If a homework problem gives a percent composition or a mixture, compute an effective molar mass first and pass that as the M input rather than treating the mixture as a single species.
As published by IUPAC Gold Book - Avogadro constant, the Avogadro constant is the proportionality factor that links the macroscopic amount of substance to the microscopic number of particles.
Avogadro's original hypothesis is also the reason equal gas volumes at the same T and P carry the same particle count, and the Ideal Gas Calculator uses that relationship together with the ideal gas law.
Frequently Asked Questions
Q: What does an Avogadro calculator compute?
A: It converts between the four quantities that describe the same sample: moles, number of particles, sample mass in grams, and molar mass in g/mol. Enter any two of those values and the page returns the other two using the SI-exact Avogadro constant N_A = 6.02214076e23 mol^-1.
Q: What is the value of Avogadro's number?
A: Avogadro's number is exactly 6.02214076 x 10^23. According to NIST CODATA, the constant N_A carries the unit mol^-1 and is fixed by the 2019 redefinition of the SI base units, so the value is exact rather than measured.
Q: How do you convert moles to number of particles?
A: Multiply the moles by N_A. For example, 0.5 mol of water equals 0.5 x 6.02214076e23 = 3.011 x 10^23 molecules. The page does this conversion with full precision.
Q: How do you convert number of particles to moles?
A: Divide the particle count by N_A. For example, 1.2044 x 10^24 atoms of carbon equals 1.2044e24 / 6.02214076e23 = 2.0000 mol. The page inverts the relationship the same way.
Q: How do you find the number of molecules in a sample from its mass?

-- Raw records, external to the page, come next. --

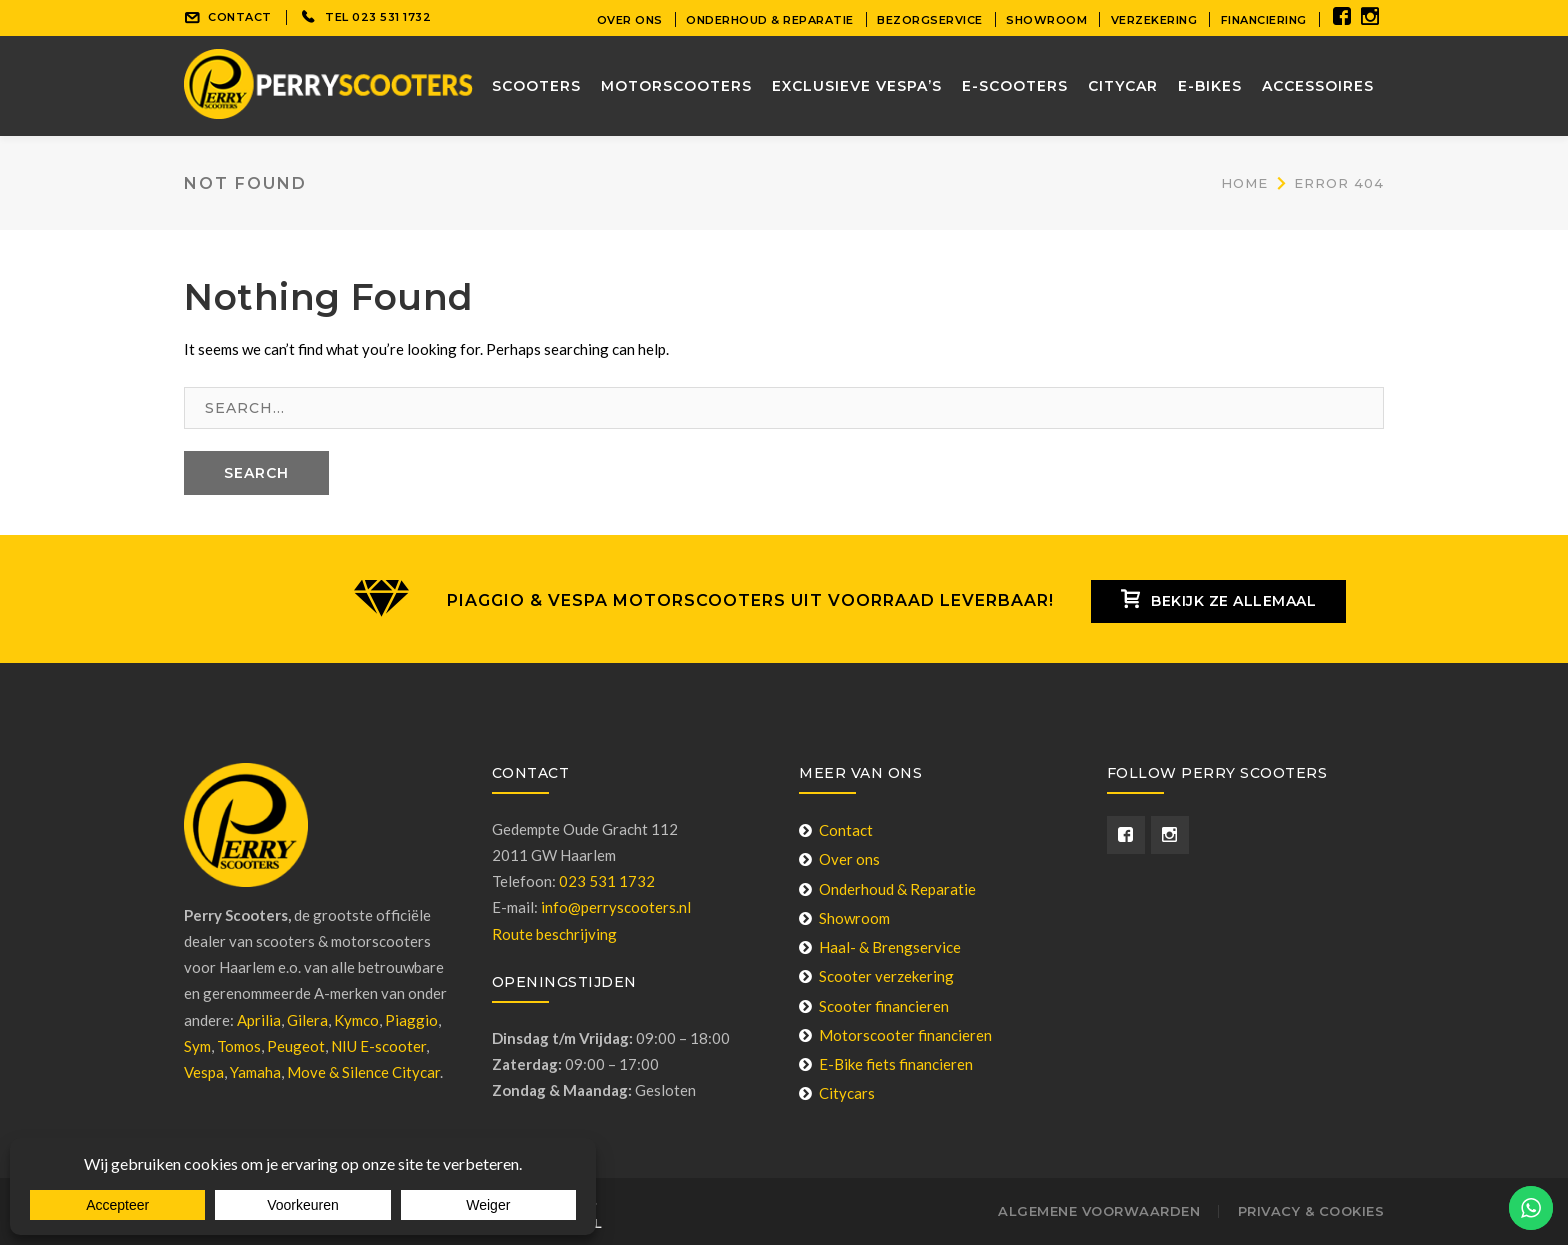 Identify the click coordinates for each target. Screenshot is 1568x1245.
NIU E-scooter (378, 1046)
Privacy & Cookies (1311, 1211)
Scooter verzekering (876, 976)
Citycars (837, 1093)
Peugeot (296, 1046)
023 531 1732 (391, 17)
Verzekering (1154, 20)
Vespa (204, 1072)
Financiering (1264, 20)
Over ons (630, 20)
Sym (197, 1046)
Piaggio (411, 1020)
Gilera (307, 1020)
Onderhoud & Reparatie (770, 20)
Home (1244, 183)
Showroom (1046, 20)
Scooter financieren (874, 1006)
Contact (836, 830)
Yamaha (255, 1072)
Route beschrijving (554, 934)
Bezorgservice (930, 20)
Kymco (356, 1020)
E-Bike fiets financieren (886, 1064)
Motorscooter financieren (895, 1035)
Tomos (239, 1046)
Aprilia (259, 1020)
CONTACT (240, 17)
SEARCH (256, 473)
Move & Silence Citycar (363, 1072)
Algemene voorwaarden (1099, 1211)
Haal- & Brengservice (880, 947)
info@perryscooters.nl (616, 907) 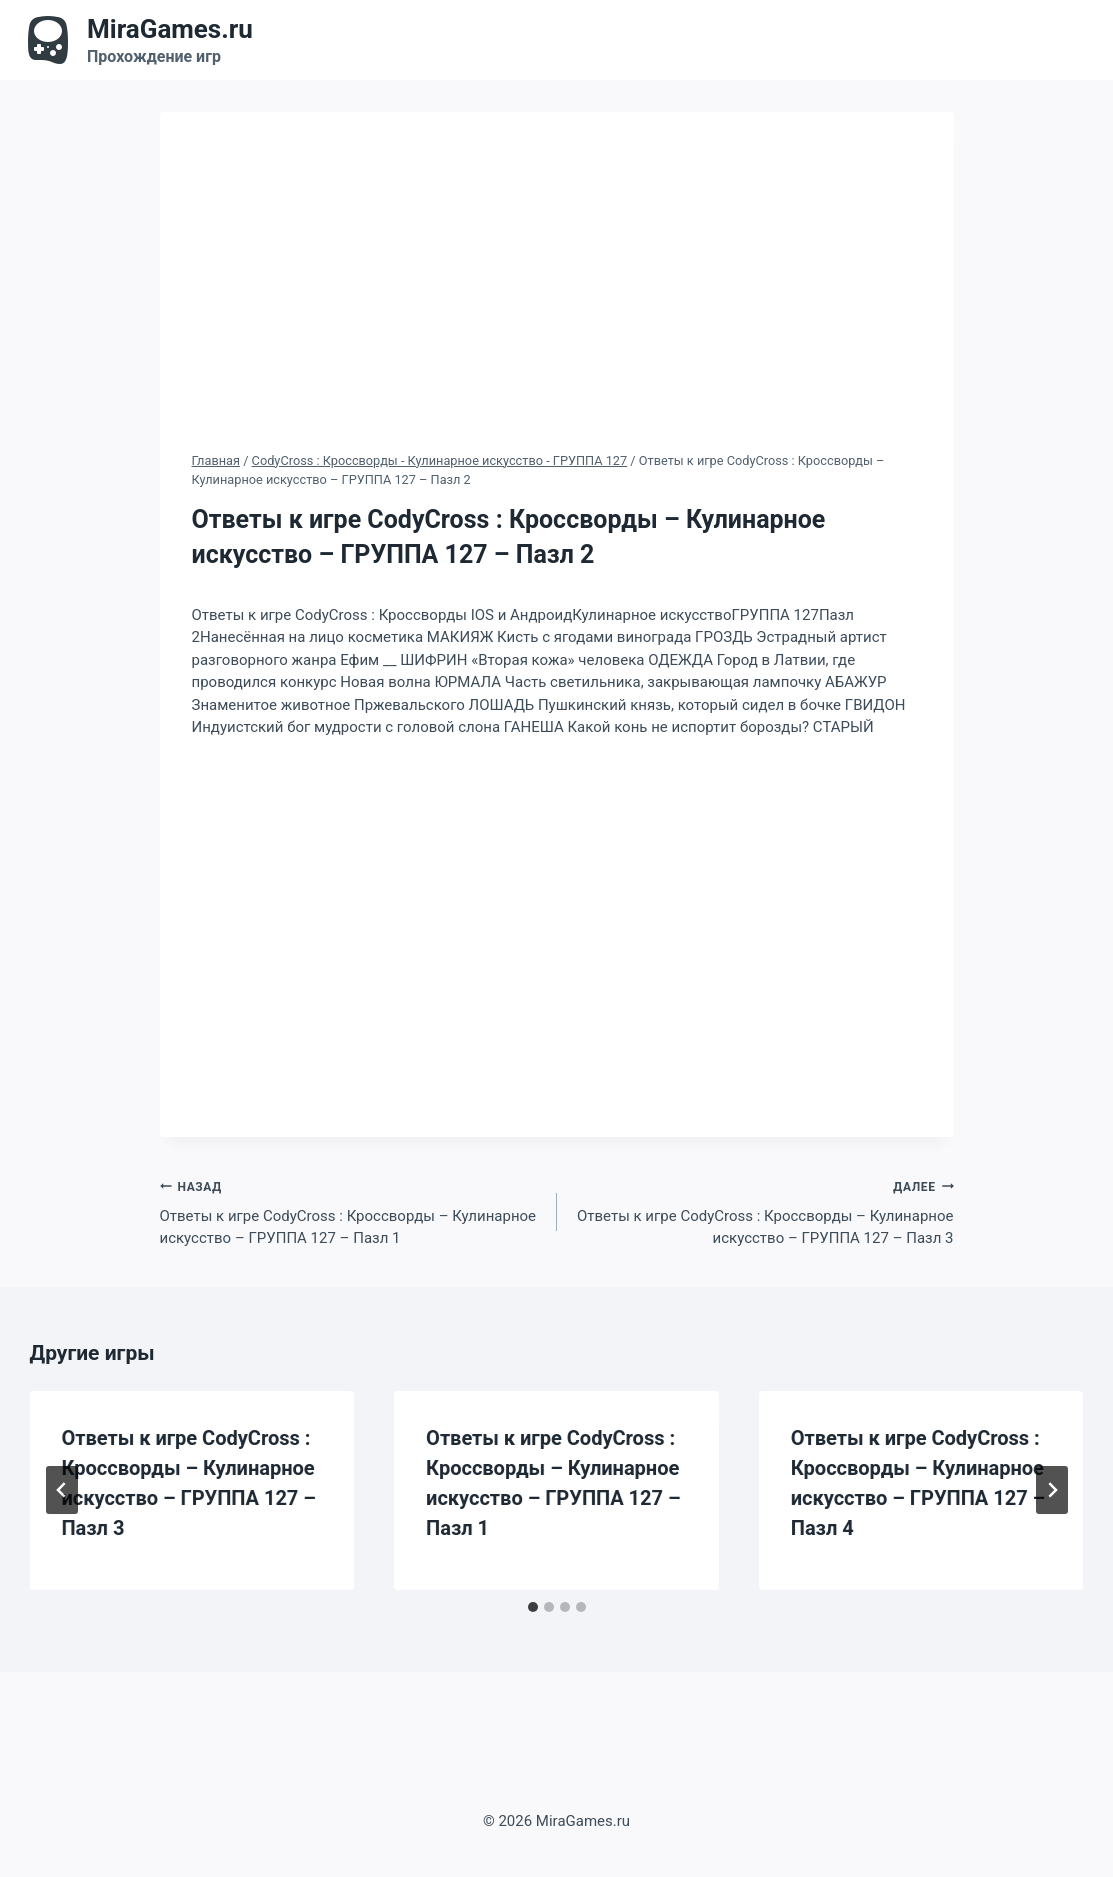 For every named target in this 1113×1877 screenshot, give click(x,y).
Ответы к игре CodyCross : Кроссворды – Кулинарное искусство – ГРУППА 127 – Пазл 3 (763, 1211)
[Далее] (1052, 1490)
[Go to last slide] (62, 1490)
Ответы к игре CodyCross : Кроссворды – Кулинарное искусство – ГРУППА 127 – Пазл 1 (351, 1211)
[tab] (533, 1607)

A: Divide the mass in grams by the molar mass in g/mol to get moles, then multiply by N_A. For 1.000 g of water with M = 18.01528 g/mol, that gives 0.05551 mol and about 3.343 x 10^22 molecules.
Q: Is Avogadro's number exact?
A: Yes. According to the BIPM SI Brochure, the constant was fixed at exactly 6.02214076 x 10^23 mol^-1 when the SI base units were redefined on 2019-05-20, and it is no longer subject to experimental uncertainty.